Ant Financial, the fintech arm of Alibaba (BABA: NYSE), has made a new move in Europe. The company announced it’s taking a minority stake in Swedish payments platform Klarna, which is so far Europe’s largest fintech company valued at USD 5.5 billion as of August 2019. 

According to Reuters, Ant Financial’s investment amounted to a stake of less than 1% and was made up of existing and new shares. Before this investment, the two parties had already been collaborating via Alibaba’s global e-commerce marketplace, AliExpress, which offers Klarna’s ‘buy now, pay later’ option in multiple markets.

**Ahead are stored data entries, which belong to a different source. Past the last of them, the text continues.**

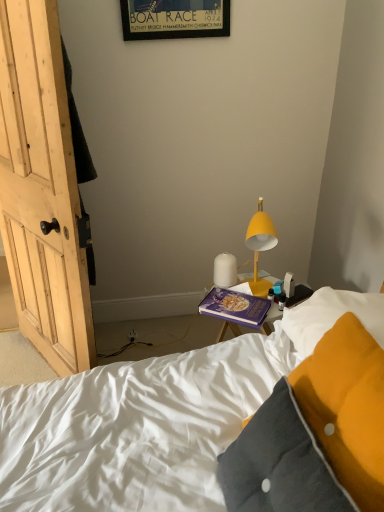 Image resolution: width=384 pixels, height=512 pixels. Identify the location of vacant point above purple matte book at center (from a real-world perspective). (238, 301). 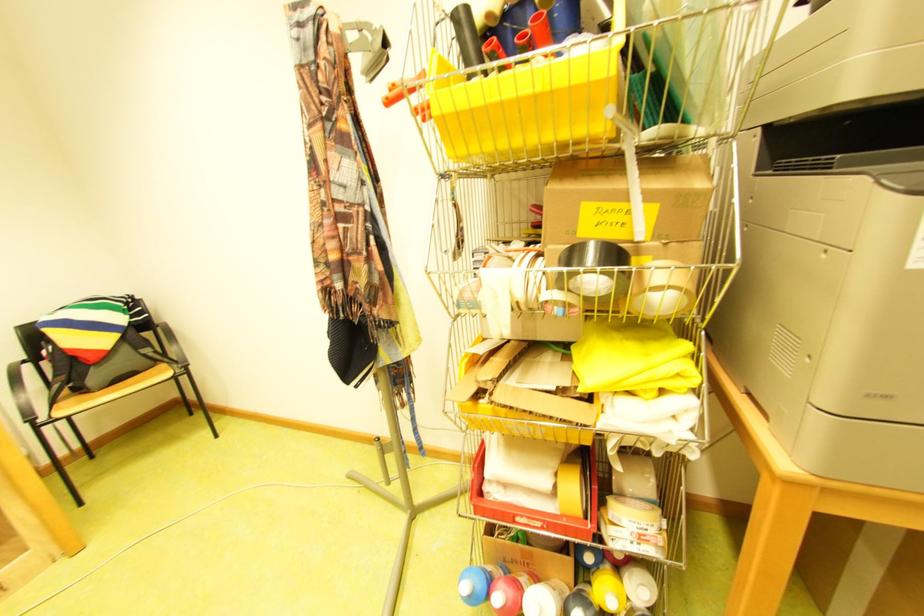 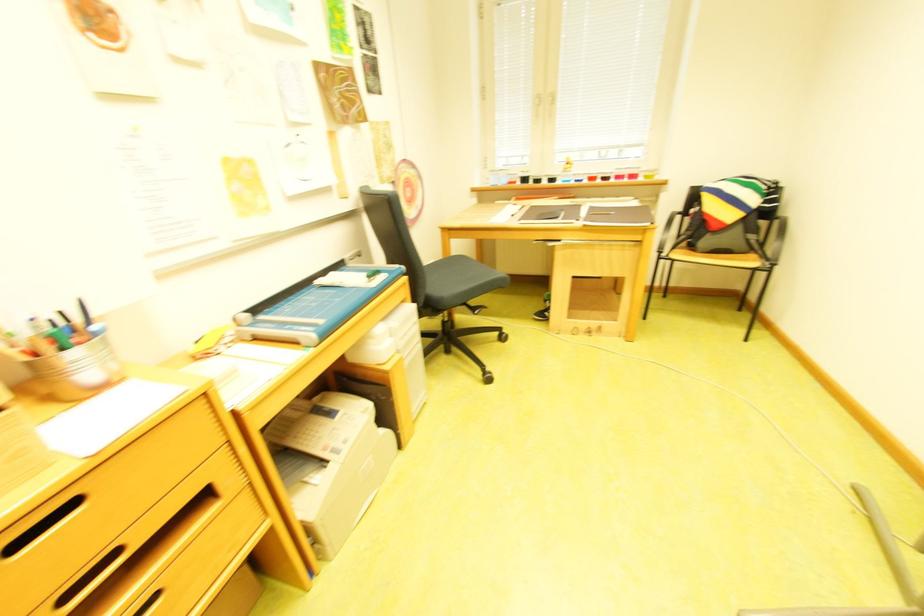 Consider the image. How did the camera likely rotate?

The camera's rotation is toward left-down. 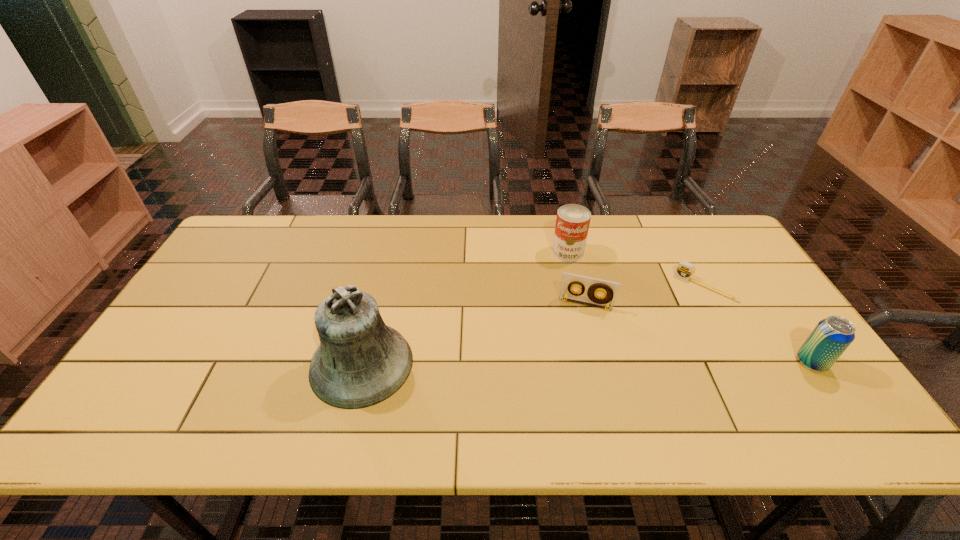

Founded in 2005, Klarna is a Stockholm-based fintech company that provides online financial services such as payment solutions for online storefronts, direct payments, post-purchase payments and more. The most well-accepted service is the ‘buy now, pay later’ option, which allows customers to complete online shopping in a few simple clicks. For returning users, Klarna even provides up to two weeks to complete payment after the goods have arrived.

Klarna generates revenue mainly via two approaches – charging transaction fees from retailers and charging interest on customers via the installment plans it offers for their online purchases.

Currently, Klarna is cooperating with over 190,000 online retailers across 14 countries, processing an average of 1 million transactions per day. Its global sales volume rose 36% in 2018, according to Investopedia.

Prior to this deal, Ant Financial inked the roughly USD 700 million acquisition of WorldFirst, the UK payments company, in February 2019 – together these mark the biggest overseas deals of Ant Financial.

To facilitate the deal, WorldFirst shut down its subsidiary in the United States to avoid CFIUS scrutiny. Ant Financial seems to have stopped looking to make a capital investment in any American company after the governmental committee on foreign investments declined its investment in Moneygram, another payment service provider.

However, in an attempt to expand to western markets and boost its presence globally, the Chinese juggernaut has become more prudent. So has its competitor Tencent, who joined German online banking company N26’s Series C round of funding in 2018.